*** Begin section ***

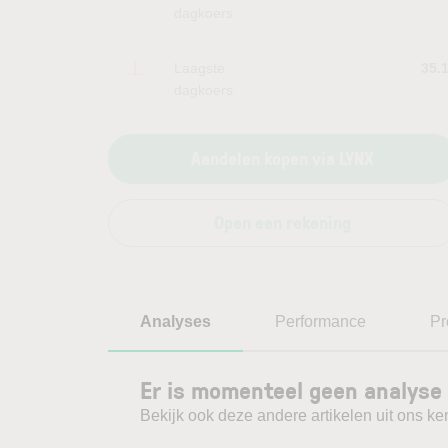
dagkoers
Laagste
35.
dagkoers
Aandelen kopen via LYNX
Open een rekening
Analyses
Performance
Pr
Er is momenteel geen analyse
Bekijk ook deze andere artikelen uit ons ke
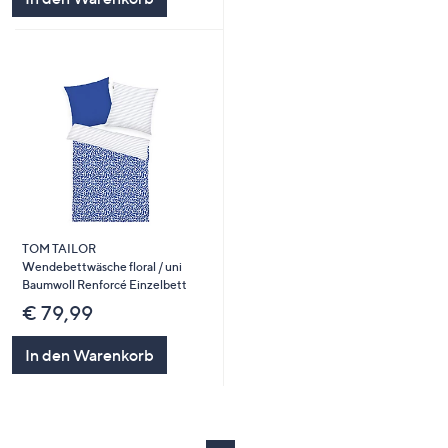
TOM TAILOR
Wendebettwäsche floral / uni
Baumwoll Renforcé Einzelbett
€ 79,99
In den Warenkorb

*** End section ***

Goal of the exercise = I'd like every record printed exactly, with the pictures left out.

Solution below =
dagkoers
Laagste
35.
dagkoers
Aandelen kopen via LYNX
Open een rekening
Analyses
Performance
Pr
Er is momenteel geen analyse
Bekijk ook deze andere artikelen uit ons ke
TOM TAILOR
Wendebettwäsche floral / uni
Baumwoll Renforcé Einzelbett
€ 79,99
In den Warenkorb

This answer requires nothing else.